30. Things You May Find Hidden in My Ear: Poems from Gaza by Mosab Abu Toha: In this 2022 book, Gazan poet Abu Toha chronicles life under occupation, from power outages to drone strikes to collecting shells and pebbles along the seashore. Abu Toha was able to leave Gaza with his family in late 2023, and his poem “We Love What We Have,” included in the book, has become a much-shared testament to the beauty and importance of Palestinian lives and lifeways.
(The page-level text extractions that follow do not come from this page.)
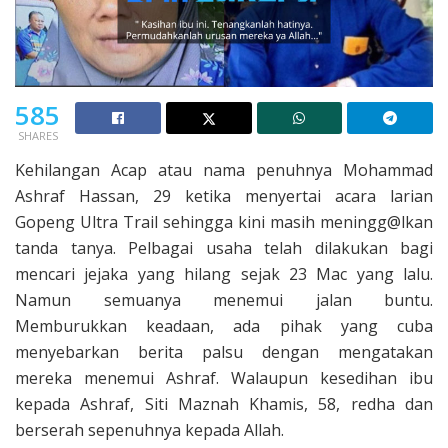
585
SHARES
Kehilangan Acap atau nama penuhnya Mohammad
Ashraf Hassan, 29 ketika menyertai acara larian
Gopeng Ultra Trail sehingga kini masih meningg@lkan
tanda tanya. Pelbagai usaha telah dilakukan bagi
mencari jejaka yang hilang sejak 23 Mac yang lalu.
Namun semuanya menemui jalan buntu.
Memburukkan keadaan, ada pihak yang cuba
menyebarkan berita palsu dengan mengatakan
mereka menemui Ashraf. Walaupun kesedihan ibu
kepada Ashraf, Siti Maznah Khamis, 58, redha dan
berserah sepenuhnya kepada Allah.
31. Where Clouds Are Formed by Ofelia Zepeda: Words by Zepeda—a renowned Tohono O’odham poet and linguist—pop up across Tucson, from art museums to classrooms, and her poem “Proclamation” is a kind of anthem for the city. You’ll find that here among so many other gems: poems, written in both O’odham and English, that traverse hospital ICUs, stop at desert shrines, and celebrate the way camp smoke clings to clothing and hair. A must-read for any teen who calls Southern Arizona home.